General Strength and Fitness The goal is to get stronger, feel better, and build a body that works well. Training combines the big compound lifts with accessory work and conditioning. This is where most people start — and where many people find they're happiest staying.
Know your goal. Build your training around it. Everything else follows.
The Equipment: What You Actually Need
Barbells
The barbell is the foundation of strength training. Everything else is an accessory.
For general strength and powerlifting work, a power bar or all-purpose bar covers everything — squats, deadlifts, bench press, overhead press, rows. For Olympic lifting, a dedicated Olympic bar with better spin and appropriate whip is the right choice. One good bar, looked after properly, lasts a very long time.
Plates
Bumper plates for Olympic lifting and home gym setups where floor protection matters. Steel plates for dedicated gym spaces with rubber flooring. The practical answer for most people: start with bumpers in the common denominations and add steel as the load increases.
Dumbbells
Dumbbells bring unilateral training into the picture — single-arm rows, lunges, Romanian deadlifts, lateral raises, curls, tricep work. A full dumbbell rack covers a wide training range, but for home gyms, the smarter option is adjustable.
Adjustable Dumbbells One pair that replaces an entire rack. Change the weight in seconds, take up a fraction of the floor space. For home gym training specifically, adjustable dumbbells are one of the highest-value pieces of equipment you can own.
Kettlebells
Kettlebells are uniquely good at a few things: swings for posterior chain power, Turkish get-ups for total body stability and shoulder health, goblet squats for learning squat mechanics, single-arm pressing work, oven hip trusts. They're not a replacement for barbells — they're a complement. A 16kg, 20kg, and 24kg bell covers a lot of training ground.
Resistance Bands
Strength Shop Resistance Bands
Bands are more useful than most people give them credit for. Banded pull-aparts for shoulder health and upper back activation. Banded squats to train hip external rotation and knee tracking. Glute bridges with a band above the knee for targeted glute activation. Monster walks for hip stability. Face pulls with a band anchored to a rack. Band-assisted pull-ups for building towards unassisted reps. Mobility and warm-up work. A few bands take up no space and add a lot of options.
Bodyweight Training Tools
Strength Shop Bodyweight Training
Parallettes for push-up variations, L-sits, dips, and handstand progressions. Gymnastic rings for rows, push-ups, and dips with an instability challenge. Ab wheels for core training. Pull-up bars. Bodyweight training is not a beginner phase you graduate out of — it's a permanent training tool that develops body control, tendon strength, and relative strength that barbell work alone doesn't train.
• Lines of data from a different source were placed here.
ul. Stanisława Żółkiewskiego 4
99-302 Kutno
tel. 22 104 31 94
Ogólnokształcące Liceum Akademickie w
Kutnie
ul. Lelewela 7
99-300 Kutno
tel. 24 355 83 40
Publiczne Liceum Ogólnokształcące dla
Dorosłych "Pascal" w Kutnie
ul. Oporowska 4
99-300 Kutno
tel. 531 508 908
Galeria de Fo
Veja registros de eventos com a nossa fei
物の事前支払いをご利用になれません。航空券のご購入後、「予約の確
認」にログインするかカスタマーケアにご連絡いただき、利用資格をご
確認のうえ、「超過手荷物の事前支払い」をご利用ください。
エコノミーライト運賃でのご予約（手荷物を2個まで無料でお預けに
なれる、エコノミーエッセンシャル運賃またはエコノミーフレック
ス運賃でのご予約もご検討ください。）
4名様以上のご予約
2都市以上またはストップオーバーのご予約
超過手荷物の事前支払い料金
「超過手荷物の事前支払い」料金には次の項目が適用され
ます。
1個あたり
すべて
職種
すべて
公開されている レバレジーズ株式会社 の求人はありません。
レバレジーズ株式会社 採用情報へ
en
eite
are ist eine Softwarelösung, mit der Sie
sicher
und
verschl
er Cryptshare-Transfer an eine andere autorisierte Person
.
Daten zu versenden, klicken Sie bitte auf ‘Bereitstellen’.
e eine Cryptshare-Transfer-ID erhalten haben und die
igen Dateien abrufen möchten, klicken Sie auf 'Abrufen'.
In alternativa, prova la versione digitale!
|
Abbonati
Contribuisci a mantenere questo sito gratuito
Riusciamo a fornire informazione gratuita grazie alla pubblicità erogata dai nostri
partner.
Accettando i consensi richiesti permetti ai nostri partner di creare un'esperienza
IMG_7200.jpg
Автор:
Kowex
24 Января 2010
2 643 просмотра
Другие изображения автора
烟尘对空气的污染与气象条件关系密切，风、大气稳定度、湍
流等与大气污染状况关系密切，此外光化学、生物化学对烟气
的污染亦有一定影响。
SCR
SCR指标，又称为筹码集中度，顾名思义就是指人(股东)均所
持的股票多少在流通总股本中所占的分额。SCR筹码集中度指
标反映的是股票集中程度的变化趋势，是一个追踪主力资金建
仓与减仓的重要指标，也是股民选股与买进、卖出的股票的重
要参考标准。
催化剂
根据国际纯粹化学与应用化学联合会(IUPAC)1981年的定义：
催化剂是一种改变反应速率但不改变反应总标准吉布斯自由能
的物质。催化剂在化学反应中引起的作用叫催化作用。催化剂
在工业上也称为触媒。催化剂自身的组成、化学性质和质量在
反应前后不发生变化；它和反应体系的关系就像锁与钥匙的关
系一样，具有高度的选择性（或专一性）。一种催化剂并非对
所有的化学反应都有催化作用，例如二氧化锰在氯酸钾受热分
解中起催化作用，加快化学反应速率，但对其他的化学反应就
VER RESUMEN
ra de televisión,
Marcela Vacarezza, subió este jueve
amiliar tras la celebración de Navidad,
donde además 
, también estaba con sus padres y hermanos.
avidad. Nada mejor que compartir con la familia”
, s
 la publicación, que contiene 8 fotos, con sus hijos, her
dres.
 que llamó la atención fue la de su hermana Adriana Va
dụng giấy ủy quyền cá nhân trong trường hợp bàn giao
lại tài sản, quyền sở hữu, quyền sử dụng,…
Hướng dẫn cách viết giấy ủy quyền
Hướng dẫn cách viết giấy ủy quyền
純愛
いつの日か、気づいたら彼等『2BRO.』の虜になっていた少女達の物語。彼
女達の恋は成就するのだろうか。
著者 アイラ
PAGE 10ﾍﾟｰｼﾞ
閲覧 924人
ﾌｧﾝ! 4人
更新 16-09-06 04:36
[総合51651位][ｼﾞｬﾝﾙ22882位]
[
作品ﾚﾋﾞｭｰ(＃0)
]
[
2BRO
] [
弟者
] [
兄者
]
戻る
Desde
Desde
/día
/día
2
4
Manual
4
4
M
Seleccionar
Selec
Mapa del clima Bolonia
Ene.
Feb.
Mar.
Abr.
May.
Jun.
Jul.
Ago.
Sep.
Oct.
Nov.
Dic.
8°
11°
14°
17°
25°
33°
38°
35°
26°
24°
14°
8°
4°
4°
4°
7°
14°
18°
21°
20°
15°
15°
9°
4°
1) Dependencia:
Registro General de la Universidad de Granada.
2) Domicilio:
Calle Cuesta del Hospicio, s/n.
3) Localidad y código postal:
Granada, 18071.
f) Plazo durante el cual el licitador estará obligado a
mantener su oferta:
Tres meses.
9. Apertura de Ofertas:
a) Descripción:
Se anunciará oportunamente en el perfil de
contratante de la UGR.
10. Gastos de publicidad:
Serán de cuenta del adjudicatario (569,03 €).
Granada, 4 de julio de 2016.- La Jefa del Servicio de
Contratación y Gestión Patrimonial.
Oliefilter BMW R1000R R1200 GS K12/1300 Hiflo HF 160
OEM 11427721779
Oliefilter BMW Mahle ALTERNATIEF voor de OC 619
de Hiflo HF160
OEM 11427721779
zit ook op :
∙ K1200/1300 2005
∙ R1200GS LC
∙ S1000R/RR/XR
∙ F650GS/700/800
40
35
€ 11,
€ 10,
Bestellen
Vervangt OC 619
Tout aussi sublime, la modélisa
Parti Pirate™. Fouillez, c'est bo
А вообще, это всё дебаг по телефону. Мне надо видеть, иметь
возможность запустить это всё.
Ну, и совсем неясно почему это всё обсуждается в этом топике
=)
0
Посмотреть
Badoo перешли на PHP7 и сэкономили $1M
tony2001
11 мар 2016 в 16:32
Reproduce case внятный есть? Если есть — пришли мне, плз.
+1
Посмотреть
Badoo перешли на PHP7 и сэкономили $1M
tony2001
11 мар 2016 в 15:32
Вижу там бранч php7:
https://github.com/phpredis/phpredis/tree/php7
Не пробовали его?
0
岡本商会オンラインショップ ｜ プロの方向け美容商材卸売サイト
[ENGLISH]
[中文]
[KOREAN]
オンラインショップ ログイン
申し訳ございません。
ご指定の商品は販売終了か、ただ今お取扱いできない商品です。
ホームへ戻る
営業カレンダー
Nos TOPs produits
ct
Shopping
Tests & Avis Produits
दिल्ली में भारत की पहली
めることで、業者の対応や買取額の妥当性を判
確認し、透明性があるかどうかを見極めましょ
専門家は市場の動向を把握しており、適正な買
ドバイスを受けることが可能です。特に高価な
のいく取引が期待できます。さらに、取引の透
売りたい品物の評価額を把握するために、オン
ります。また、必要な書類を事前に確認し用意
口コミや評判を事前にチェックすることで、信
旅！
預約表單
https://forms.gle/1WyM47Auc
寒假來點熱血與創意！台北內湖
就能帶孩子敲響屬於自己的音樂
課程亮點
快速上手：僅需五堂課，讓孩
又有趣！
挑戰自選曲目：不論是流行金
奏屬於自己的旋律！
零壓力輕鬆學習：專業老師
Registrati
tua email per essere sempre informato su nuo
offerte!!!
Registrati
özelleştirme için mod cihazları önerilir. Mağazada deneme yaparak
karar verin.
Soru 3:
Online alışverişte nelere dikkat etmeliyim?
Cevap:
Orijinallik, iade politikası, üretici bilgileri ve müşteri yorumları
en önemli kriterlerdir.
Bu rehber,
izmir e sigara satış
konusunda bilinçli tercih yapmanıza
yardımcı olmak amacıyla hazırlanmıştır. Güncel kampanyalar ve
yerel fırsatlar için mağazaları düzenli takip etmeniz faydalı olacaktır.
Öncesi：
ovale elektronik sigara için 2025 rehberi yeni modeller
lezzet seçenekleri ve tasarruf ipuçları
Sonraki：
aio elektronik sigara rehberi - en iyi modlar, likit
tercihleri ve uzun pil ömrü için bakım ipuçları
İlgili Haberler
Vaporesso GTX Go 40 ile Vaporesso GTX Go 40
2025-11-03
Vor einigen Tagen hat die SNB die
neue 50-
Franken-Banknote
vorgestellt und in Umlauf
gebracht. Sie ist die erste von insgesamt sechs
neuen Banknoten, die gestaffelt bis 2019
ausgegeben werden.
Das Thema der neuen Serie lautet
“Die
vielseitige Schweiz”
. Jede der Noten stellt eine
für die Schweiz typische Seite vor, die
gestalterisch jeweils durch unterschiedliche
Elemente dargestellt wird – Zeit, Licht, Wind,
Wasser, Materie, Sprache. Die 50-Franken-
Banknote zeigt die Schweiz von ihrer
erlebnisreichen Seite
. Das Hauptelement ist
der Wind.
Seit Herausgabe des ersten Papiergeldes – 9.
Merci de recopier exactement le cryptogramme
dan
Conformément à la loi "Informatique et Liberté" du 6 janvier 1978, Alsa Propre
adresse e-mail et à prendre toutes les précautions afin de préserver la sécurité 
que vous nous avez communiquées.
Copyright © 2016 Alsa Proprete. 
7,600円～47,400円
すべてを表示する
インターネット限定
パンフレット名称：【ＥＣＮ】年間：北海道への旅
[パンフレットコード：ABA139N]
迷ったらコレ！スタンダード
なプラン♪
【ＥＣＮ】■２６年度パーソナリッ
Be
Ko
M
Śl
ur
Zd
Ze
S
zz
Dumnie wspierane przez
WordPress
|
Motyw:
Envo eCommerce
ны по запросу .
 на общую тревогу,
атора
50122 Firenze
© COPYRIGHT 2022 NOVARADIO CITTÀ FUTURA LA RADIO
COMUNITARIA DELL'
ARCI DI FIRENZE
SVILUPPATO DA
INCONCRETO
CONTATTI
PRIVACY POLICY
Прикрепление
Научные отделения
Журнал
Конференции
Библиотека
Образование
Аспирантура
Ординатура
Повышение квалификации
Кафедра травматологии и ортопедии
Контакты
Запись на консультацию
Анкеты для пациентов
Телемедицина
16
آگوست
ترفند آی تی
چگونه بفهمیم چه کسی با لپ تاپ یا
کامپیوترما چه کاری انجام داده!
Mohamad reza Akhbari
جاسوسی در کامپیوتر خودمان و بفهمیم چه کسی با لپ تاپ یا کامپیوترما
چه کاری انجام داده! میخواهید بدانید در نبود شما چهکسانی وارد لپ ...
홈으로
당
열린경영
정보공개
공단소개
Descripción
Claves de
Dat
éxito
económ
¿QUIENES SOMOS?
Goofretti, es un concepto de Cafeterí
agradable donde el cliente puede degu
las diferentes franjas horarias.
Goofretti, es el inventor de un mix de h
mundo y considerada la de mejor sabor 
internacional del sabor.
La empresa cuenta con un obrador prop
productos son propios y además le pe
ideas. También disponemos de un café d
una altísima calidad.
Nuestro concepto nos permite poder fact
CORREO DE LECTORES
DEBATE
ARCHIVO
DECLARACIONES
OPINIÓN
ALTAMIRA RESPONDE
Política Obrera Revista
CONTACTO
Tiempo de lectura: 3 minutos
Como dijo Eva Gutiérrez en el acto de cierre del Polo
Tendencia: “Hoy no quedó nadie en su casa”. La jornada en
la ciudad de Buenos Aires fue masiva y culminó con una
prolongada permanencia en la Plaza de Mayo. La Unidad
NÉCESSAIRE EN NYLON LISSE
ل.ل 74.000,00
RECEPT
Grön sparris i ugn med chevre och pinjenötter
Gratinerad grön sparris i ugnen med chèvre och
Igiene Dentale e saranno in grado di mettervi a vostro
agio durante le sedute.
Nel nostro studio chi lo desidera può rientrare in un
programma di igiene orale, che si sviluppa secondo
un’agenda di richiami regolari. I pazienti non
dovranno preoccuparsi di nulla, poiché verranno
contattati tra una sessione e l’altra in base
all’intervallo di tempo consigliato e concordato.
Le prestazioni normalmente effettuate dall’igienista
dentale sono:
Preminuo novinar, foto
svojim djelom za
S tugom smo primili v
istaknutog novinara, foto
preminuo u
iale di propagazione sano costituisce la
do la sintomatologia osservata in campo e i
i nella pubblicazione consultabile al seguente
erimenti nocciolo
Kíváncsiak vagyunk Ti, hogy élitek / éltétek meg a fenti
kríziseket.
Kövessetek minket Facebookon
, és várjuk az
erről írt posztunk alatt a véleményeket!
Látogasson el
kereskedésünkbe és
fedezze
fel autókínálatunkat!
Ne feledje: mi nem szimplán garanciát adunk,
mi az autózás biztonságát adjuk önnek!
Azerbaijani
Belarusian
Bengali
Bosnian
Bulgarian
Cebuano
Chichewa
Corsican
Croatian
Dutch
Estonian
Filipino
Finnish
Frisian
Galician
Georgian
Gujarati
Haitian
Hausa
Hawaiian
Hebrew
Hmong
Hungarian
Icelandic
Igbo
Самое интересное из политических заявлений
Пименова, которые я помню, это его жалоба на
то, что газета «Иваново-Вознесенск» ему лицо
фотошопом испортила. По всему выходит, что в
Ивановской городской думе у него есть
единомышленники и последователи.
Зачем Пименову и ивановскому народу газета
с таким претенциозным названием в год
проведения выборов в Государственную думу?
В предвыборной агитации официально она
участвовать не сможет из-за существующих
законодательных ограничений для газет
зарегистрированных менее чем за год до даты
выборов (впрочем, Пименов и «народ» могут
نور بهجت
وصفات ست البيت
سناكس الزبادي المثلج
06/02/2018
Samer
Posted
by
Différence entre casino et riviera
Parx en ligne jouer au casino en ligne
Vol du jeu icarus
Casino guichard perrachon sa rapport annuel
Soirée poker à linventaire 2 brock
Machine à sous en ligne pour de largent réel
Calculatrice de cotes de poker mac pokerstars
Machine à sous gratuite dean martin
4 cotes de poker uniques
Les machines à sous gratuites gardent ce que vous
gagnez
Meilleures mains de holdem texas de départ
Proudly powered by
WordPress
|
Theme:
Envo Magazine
The 3-Day Programme: A Proper Training Week
This program works for general strength, bodybuilding, or any combination of the two. It's built around the barbell compound lifts with dumbbell, kettlebell, band, and bodyweight accessories. Run it three days per week with at least one rest day between sessions.
Day 1 — Lower Body: Squat Focus
| Exercise | Sets | Reps | Equipment |
|---|---|---|---|
| Back Squat | 4 | 5–8 | Barbell |
| Romanian Deadlift | 3 | 10–12 | Barbell or dumbbells |
| Bulgarian Split Squat | 3 | 10–12/side | Dumbbells |
| Kettlebell Goblet Squat | 2 | 15 | Kettlebell |
| Banded Glute Bridge | 3 | 15–20 | Resistance band |
| Ab Wheel Rollout | 3 | 8–12 | Ab wheel |
Focus: Build the quad, glute, and hamstring strength that transfers to everything else. The split squat is the key unilateral movement here — don't skip it.
Day 2 — Upper Body: Push and Pull
| Exercise | Sets | Reps | Equipment |
|---|---|---|---|
| Bench Press or Overhead Press | 4 | 6–8 | Barbell |
| Barbell or Dumbbell Row | 4 | 8–10 | Barbell or dumbbells |
| Dumbbell Lateral Raise | 3 | 12–15 | Dumbbells |
| Single-Arm Dumbbell Row | 3 | 10–12/side | Dumbbell |
| Band Pull-Apart | 3 | 20 | Resistance band |
| Push-Up Variations | 3 | Max | Parallettes or floor |
| Dumbbell Curl + Tricep Extension | 2 | 12–15 | Dumbbells |
Focus: Balanced pushing and pulling. The band pull-apart is non-negotiable for shoulder health — do it every session.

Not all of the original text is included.